Posted on 08/10/2005 5:59:15 PM PDT by F14 Pilot

THE HEADLINES out of Tehran concern the predictable failure of yet another round of farcical negotiations designed to stop Iran's nuclear weapons program. Meanwhile, a much more dramatic story is unfolding with much less attention.

Investigative journalist Akbar Ganji has been on a hunger strike since June 11 to protest his unwarranted imprisonment over the last five years for the crime of criticizing the theocratic thugs who have hijacked his country. Recently, he has been moved from prison to a hospital, where he is said to be at death's door. His condition is so perilous that even his advocate — lawyer and 2003 Nobel Peace Prize winner Shirin Ebadi — has urged him to end his fast, but he has so far refused. Having lost a great deal of weight, he is apparently being kept alive only by intravenous fluids.

Ganji deserves to become as famous as Nelson Mandela, Andrei Sakharov, Vaclav Havel, Aung San Suu Kyi and other dissidents who put their lives on the line against injustice. Yet, while Ganji's mistreatment has been protested by the U.S. and by every major international human rights organization, the only U.S. newspaper regularly covering his ordeal is the tiny New York Sun. According to LexisNexis, there have been more than 1,000 media mentions in the last month of Natalee Holloway, the teenager who disappeared in Aruba, and fewer than 400 of Ganji.

One could argue that the fate of one man doesn't matter much compared with the larger issue of whether Iran will go nuclear. But the two are intertwined. The reason why the United States and even the European Union are so concerned about Iran's weapons is the nature of its regime.

We don't worry much about India or Israel having nukes because they are democracies with internal checks and balances. There is little chance of either one slipping an atomic bomb to a terrorist group for detonation in New York or London.

The prospect of Iran getting nukes is much more frightening because it is ruled by unelected ayatollahs who have turned their state into the world's leading sponsor of terrorism. Indeed, according to media reports, Iran is providing advanced explosive devices that are being used against U.S. troops in Iraq. But Iran's worst crimes are not those committed against Iraq, the U.S., or any other nation; they are the crimes committed against its own people.

Nothing better typifies the barbarism of the mullahs than their mistreatment of Akbar Ganji. A onetime enthusiast for the 1979 Islamic revolution, Ganji became disenchanted. He wrote books and articles documenting how top-level officials ordered the murder of writers and dissidents. He openly compared the Islamic Republic's ideology to that of Nazi Germany and Fascist Italy.

From prison, Ganji has continued issuing statements calling on the supreme leader, Ayatollah Ali Khamenei, to leave office. He also urged Iranians to boycott the sham elections held in June that brought an Islamo-fascist, Mahmoud Ahmadinejad, to power as president. Ganji has concluded that there is no way to change this "sultanate" from within; he advocates civil disobedience to bring about secular democracy.

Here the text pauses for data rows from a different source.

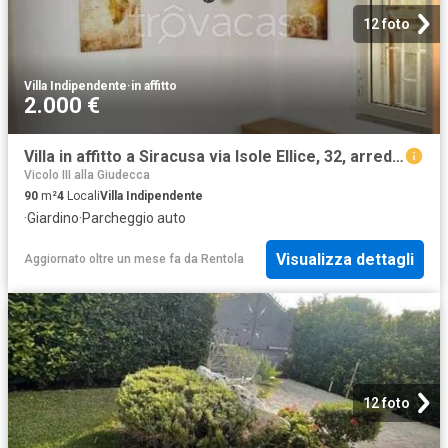
12 foto
Villa Indipendente
·
in affitto
2.000 €
Villa in affitto a Siracusa via Isole Ellice, 32, arredato, giardino privato, posto auto TrovaCasa
Vicolo III alla Giudecca
90
m²
4
Locali
Villa Indipendente
·
Giardino
·
Parcheggio auto
Visualizza dettagli
Aggiornato oltre un mese fa
da
Rentola
12 foto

"I will not stand the master-slave relationship, the kind of relationship in which the Leader ascends to the ranks of a god and people descend to the level of slaves," Ganji wrote from prison in a "Letter to the Free World" (posted online at www.freeganji.blogspot.com).

He has also defiantly refused to renounce his critique of the state, even if it could win his release. "Let it be known that if learning my lesson is to denounce my previous opinions," Ganji wrote, "Ganji will never learn his lesson."

When the Protestant martyr Hugh Latimer was burned at the stake by the Catholic Queen Mary ("Bloody Mary") in 1555, he boldly proclaimed: "We shall this day light such a candle in England as I trust by God's grace shall never be put out." Ganji's public letter of July 10 ends with an echo of Latimer's words: "This candle is about to die out, but this voice will raise louder voices in its wake."

It is up to the free world to make sure that the cry of freedom — Akbar Ganji's cry — is not extinguished in Iran.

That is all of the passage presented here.